# Forum Russian Discussion in Other Languages Deutsch  my Russian and your German

## Lena.from.Russia

Hello
I learnt some German few years ago. I have not spoken it and have not used it for a while and I forgot many things. I would like to learn it again. I can read, write and speak some German but I would like to know more. Please help me  ::  I can help you with Russian.

----------


## bitpicker

Привет, Лена! 
Я не совсем уверен, но может быть, что я здесь современно единственный немец.  ::  Как я могу тебе помогать?  ::

----------


## Slavist

> Я не совсем уверен, но может быть, что я здесь современно единственный немец.

 Ты здесь больше не единственный немец  ::

----------


## bitpicker

Урра!  ::

----------


## krivel

> Привет, Лена! 
> Я не совсем уверен, но может быть, что я здесь единственный немец.  Чем я могу тебе помочь?

 Немного поправил, если не возражайте =) 
Ich bin Russiche und ich studire deutsch und englisch =) Ich komme aus Russland. Jetzt ich wonhe in Portugal =))
Wenn ich einen Fehler gemacht, richtig bitte =)

----------


## bitpicker

> Ich bin Russiche und ich studire deutsch und englisch =) Ich komme aus Russland. Jetzt ich wonhe in Portugal =))
> Wenn ich einen Fehler gemacht, richtig bitte =)

 That should be: Ich bin Russe und studiere Deutsch und Englisch. Ich komme aus Russland. Jetzt wohne ich in Portugal. Wenn ich einen Fehler gemacht habe, berichtigt ihn bitte."

----------


## Slavist

> Ich bin Russiche und ich studire deutsch und englisch =) Ich komme aus Russland. Jetzt ich wonhe in Portugal =))
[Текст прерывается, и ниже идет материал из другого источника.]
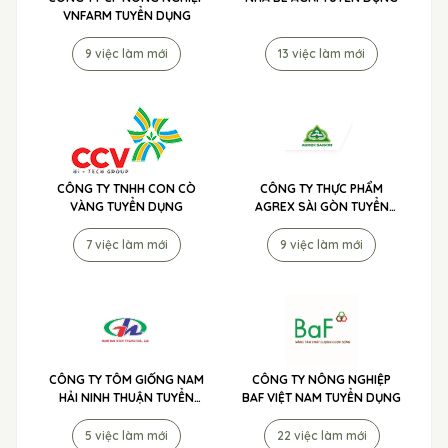
VNFARM TUYỂN DỤNG
9 việc làm mới
13 việc làm mới
CÔNG TY TNHH CON CÒ
CÔNG TY THỰC PHẨM
VÀNG TUYỂN DỤNG
AGREX SÀI GÒN TUYỂN
DỤNG
7 việc làm mới
9 việc làm mới
CÔNG TY TÔM GIỐNG NAM
CÔNG TY NÔNG NGHIỆP
HẢI NINH THUẬN TUYỂN
BAF VIỆT NAM TUYỂN DỤNG
DỤNG
5 việc làm mới
22 việc làm mới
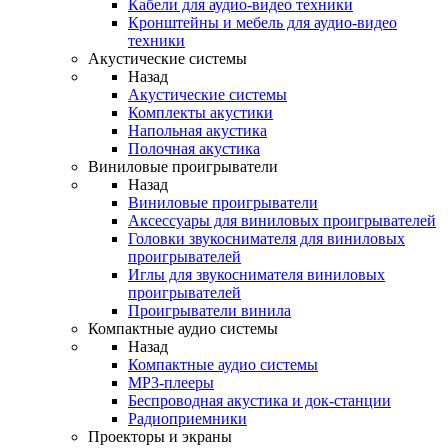
Кабели для аудио-видео техники
Кронштейны и мебель для аудио-видео
техники
Акустические системы
Назад
Акустические системы
Комплекты акустики
Напольная акустика
Полочная акустика
Виниловые проигрыватели
Назад
Виниловые проигрыватели
Аксессуары для виниловых проигрывателей
Головки звукоснимателя для виниловых
проигрывателей
Иглы для звукоснимателя виниловых
проигрывателей
Проигрыватели винила
Компактные аудио системы
Назад
Компактные аудио системы
MP3-плееры
Беспроводная акустика и док-станции
Радиоприемники
Проекторы и экраны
 Interessant. Machst du ein Auslandssemester in Portugal oder wieso studierst du dort Deutsch und Englisch?

----------


## krivel

bitpicker
danke! ) 
Slavist 
Ja, ich studiere hier in der Schule. Ich studiere Englisch in der Schule und ich studiere Deutsch weil ich mag.

----------


## SPZenA

> Привет, Лена! 
> Я не совсем уверен, но может быть, что я здесь современно единственный немец.  Как я могу тебе помогать?

 ...может быть, я здесь единственный немец. Чем я могу тебе помочь.
(Ja, und DA bin ich auch.  ::  )   

> Немного поправил, если не возражаете =)

 Я надеюсь, вы не возражаете насчёт поправки. Человек может запутаться, и из-за этого неправильно запомнить слово. (По себе знаю.  ::  )

----------


## krivel

SPZenA
ну да, называется поправил и сам начудил  ::

----------


## SPZenA

> SPZenA
> ну да, называется поправил и сам начудил

 Бывает. Сама иногда леплю ошибки, и только через полчаса их замечаю.))

----------


## krivel

Ich habe ein Frage. Warum einige Menschen "hab" schreiben, nach "ich"? Beispiel:
"Ich habe"
"Ich hab" 
Danke =)

----------


## bitpicker

Das "e" fällt in der Umgangssprache oft weg. Deshalb lassen manche es auch beim Schreiben weg.

----------


## SPZenA

В немецком языке слово "Frage" женского рода, поэтому "eine Frage".  ::  (Я это два месяца запоминала...)

----------


## krivel

> Das "e" fällt in der Umgangssprache oft weg. Deshalb lassen manche es auch beim Schreiben weg.

 danke =)   

> В немецком языке слово "Frage" женского рода, поэтому "eine Frage".  (Я это два месяца запоминала...)

 Спасибо буду знать =)

----------